The authors of the proposed amendments to the FC Act perhaps are not aware climatic conditions in India and the nature of our land. Else they would not have written “It is also a fact that India being largely a tropical country, there is a natural tendency of a land to grow spontaneous wild growth of vegetation, which if left on its own will develop a forest like vegetation over a period of time, bringing such unattended lands under the category of deemed forest as per dictionary meaning. Such lands would continue to attract provisions of the Act. Therefore, people in general have a tendency to prevent any tree like vegetation growing on their land.”

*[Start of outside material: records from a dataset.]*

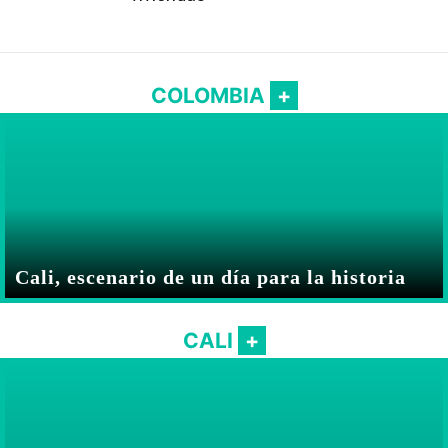
COLOMBIA
Cali, escenario de un día para la historia
CALI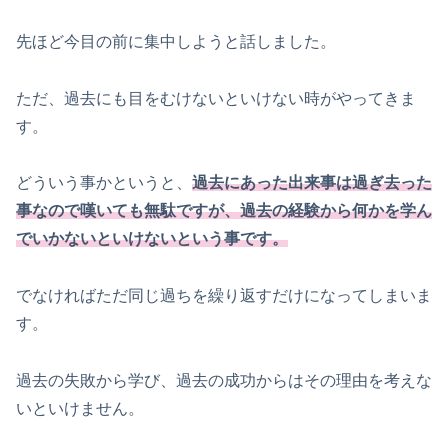
先ほど今目の前に集中しようと話しました。
ただ、過去にも目をむけないといけない時がやってきま
す。
どういう事かというと、
過去にあった出来事は過ぎ去った
事なので嘆いても無駄ですが、過去の経験から何かを学ん
でいかないといけないという事です。
でなければただ同じ過ちを繰り返すだけになってしまいま
す。
過去の失敗から学び、過去の成功からはその理由を考えな
いといけません。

For the record, 69% of India’s geographical area amounting to 228.3 Million hectares is under dry land (arid, semi-arid and dry sub-humid) and 32% of India’s total land is affected by land degradation. Out of this 81.45 Million Hectares or 24.8% of India’s total geographical area is affected by desertification. https://www.indiawilds.com/diary/indiawilds-newsletter-vol-9-issue-vi/

Injecting Cancer :

The point B. 5 says “Alongside many roads and railway lines, strip plantations have been developed and notified as forests. In many areas road/rail side amenities/habitations have been developed all along such lands. These facilities (both private and government) need access (approach roads/rail) and that invariably pass through the strip of notified forest area along the road/rail line. Since the activity is a non-forestry use of forest land, these require prior approval of Central Government. The requirement of forest land in each case is around 0.05ha. Ministry is of the view that, an exemption up to 0.05ha for each such accesses may be allowed to alleviate the hardship of the residents/business owners.”

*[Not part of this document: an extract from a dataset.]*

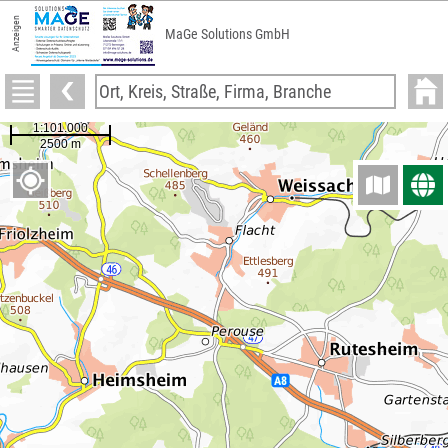
Anzeigen
MaGe Solutions GmbH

The above proposed amendment to allow clearing up 0.05 hectares of land for non-forestry use is meant to insert a loophole to destroy our forests. This loophole will ensure that simultaneously 0.05 hectares of land in different areas would be cleared up to pock mark the forest. Then later some more would be cleared up adjacent to the already cleared up land. This will ensure wholesale clearing up of forest land. This proposal is like inserting cancerous cells in the body of our forests as well as Forest (Conservation) Act. With time, these small 0.05 hectares will fuse together to ensure that our forests will become decimated and Mother India will get a bald look.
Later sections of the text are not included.